What if your child has suicidal thoughts?

  • Patiently draw out your child. First, commend her for her honesty. Then you could say: “I want to understand what you have been going through. Tell me what’s been going on lately” or “Can you describe what it’s like for you to feel this way?”

    A mother consoling her despondent daughter.

    Listen patiently to your child’s replies. Resist any urge to trivialize her feelings or to dole out quick “solutions.”

    Bible principle: “Be quick to listen, slow to speak, slow to anger.”—James 1:19.

  • Create a safety plan. Help your child identify and write down the following:

    Warning signs. Which circumstances or thinking patterns usually precede suicidal urges?

    Outlets. Which activities most effectively help her reduce stress and redirect her thinking?

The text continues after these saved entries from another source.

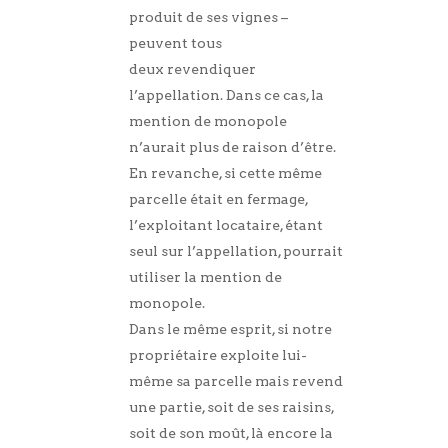
produit de ses vignes –
peuvent tous
deux revendiquer
l’appellation. Dans ce cas, la
mention de monopole
n’aurait plus de raison d’être.
En revanche, si cette même
parcelle était en fermage,
l’exploitant locataire, étant
seul sur l’appellation, pourrait
utiliser la mention de
monopole.
Dans le même esprit, si notre
propriétaire exploite lui-
même sa parcelle mais revend
une partie, soit de ses raisins,
soit de son moût, là encore la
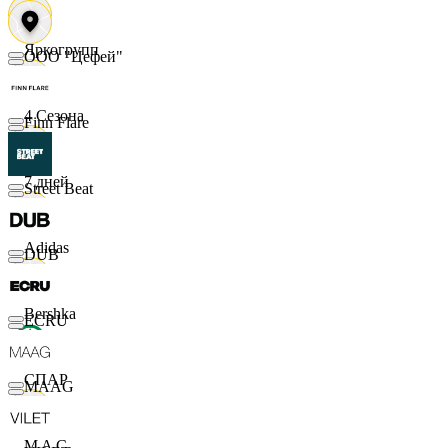
Яркогрупп
ООО "Цефей"
4 Сезона
Finn Flare
7 дней
Street Beat
Adidas
DUB
Bershka
ECRU
СПАР
MAAG
M A C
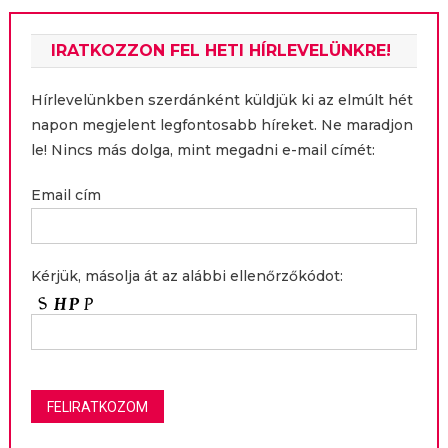
IRATKOZZON FEL HETI HÍRLEVELÜNKRE!
Hírlevelünkben szerdánként küldjük ki az elmúlt hét
napon megjelent legfontosabb híreket. Ne maradjon
le! Nincs más dolga, mint megadni e-mail címét:
Email cím
Kérjük, másolja át az alábbi ellenőrzőkódot:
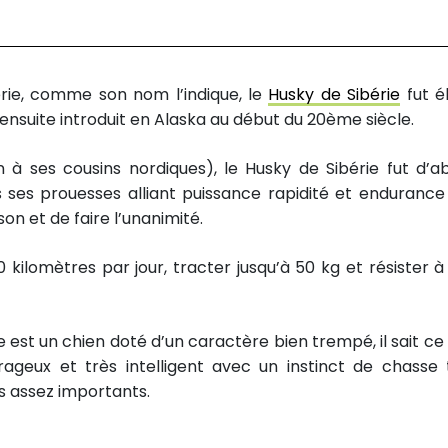
érie, comme son nom l’indique, le
Husky de Sibérie
fut é
ensuite introduit en Alaska au début du 20ème siècle.
 à ses cousins nordiques), le Husky de Sibérie fut d’a
 ses prouesses alliant puissance rapidité et endurance
on et de faire l’unanimité.
0 kilomètres par jour, tracter jusqu’à 50 kg et résister à
est un chien doté d’un caractère bien trempé, il sait ce q
rageux et très intelligent avec un instinct de chasse 
s assez importants.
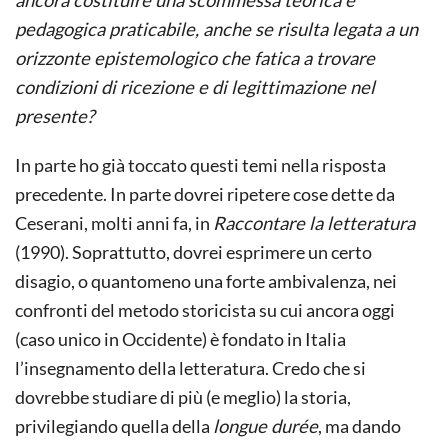
pedagogica praticabile, anche se risulta legata a un
orizzonte epistemologico che fatica a trovare
condizioni di ricezione e di legittimazione nel
presente?
In parte ho già toccato questi temi nella risposta
precedente. In parte dovrei ripetere cose dette da
Ceserani, molti anni fa, in
Raccontare la letteratura
(1990). Soprattutto, dovrei esprimere un certo
disagio, o quantomeno una forte ambivalenza, nei
confronti del metodo storicista su cui ancora oggi
(caso unico in Occidente) è fondato in Italia
l’insegnamento della letteratura. Credo che si
dovrebbe studiare di più (e meglio) la storia,
privilegiando quella della
longue durée
, ma dando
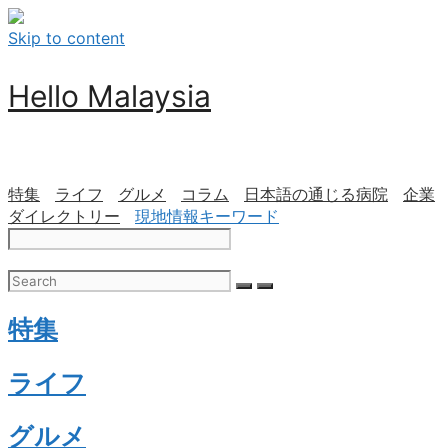
Skip to content
Hello Malaysia
特集
ライフ
グルメ
コラム
日本語の通じる病院
企業
ダイレクトリー
現地情報キーワード
特集
ライフ
グルメ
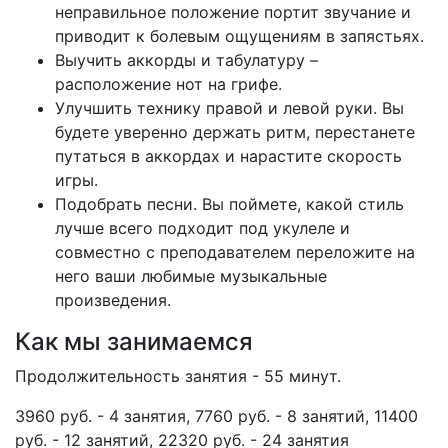
неправильное положение портит звучание и
приводит к болевым ощущениям в запястьях.
Выучить аккорды и табулатуру –
расположение нот на грифе.
Улучшить технику правой и левой руки. Вы
будете уверенно держать ритм, перестанете
путаться в аккордах и нарастите скорость
игры.
Подобрать песни. Вы поймете, какой стиль
лучше всего подходит под укулеле и
совместно с преподавателем переложите на
него ваши любимые музыкальные
произведения.
Как мы занимаемся
Продолжительность занятия - 55 минут.
3960 руб. - 4 занятия, 7760 руб. - 8 занятий, 11400
руб. - 12 занятий, 22320 руб. - 24 занятия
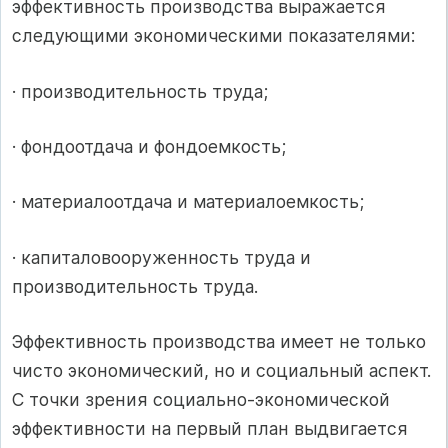
эффективность производства выражается
следующими экономическими показателями:
· производительность труда;
· фондоотдача и фондоемкость;
· материалоотдача и материалоемкость;
· капиталовооруженность труда и
производительность труда.
Эффективность производства имеет не только
чисто экономический, но и социальный аспект.
С точки зрения социально-экономической
эффективности на первый план выдвигается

    Resources. Does your child have a support network—people she can turn to when she needs help? This might include you, another trusted adult, a mental-health professional, or an agency that is trained to help people with suicidal thoughts.

    Parents listening attentively as their daughter expresses herself.

    Create a safety plan

    A light bulb.

    Tip: Remove or secure any potentially lethal items in your home, including prescription medications.

    Bible principle: “The plans of the diligent surely lead to success.”—Proverbs 21:5.

  • Stay vigilant. Keep monitoring the situation, even after your child seems to be doing better.

    “When my son told me that he no longer had suicidal thoughts, I thought that his problem was over. That was a huge mistake. A person could face another crisis and return to suicidal thinking, and it can happen quite suddenly.”—Daniel.

    A mother observing in her car’s rearview mirror the gloomy expression on her daughter’s face.

    Help your teenager appreciate a vital truth about feelings: They are temporary. “They’re like the weather,” says the book The Whole-Brain Child. “Rain is real, and we’d be foolish to stand in a downpour and act as if it weren’t actually raining. But we’d be just as foolish to expect that the sun will never reappear.”

  • Provide reassurance: Tell your child that you love her and that she can count on you for support. You could add, “I will do everything I can to help you get through this.”

    Bible principle: “A true friend shows love at all times and is a brother who is born for times of distress.”—Proverbs 17:17.

a Most people who suffer from depression do not commit suicide. However, a large number of those who have taken their life were suffering from depression at the time.

b Although we will refer to the child as a female, the principles discussed also apply to males.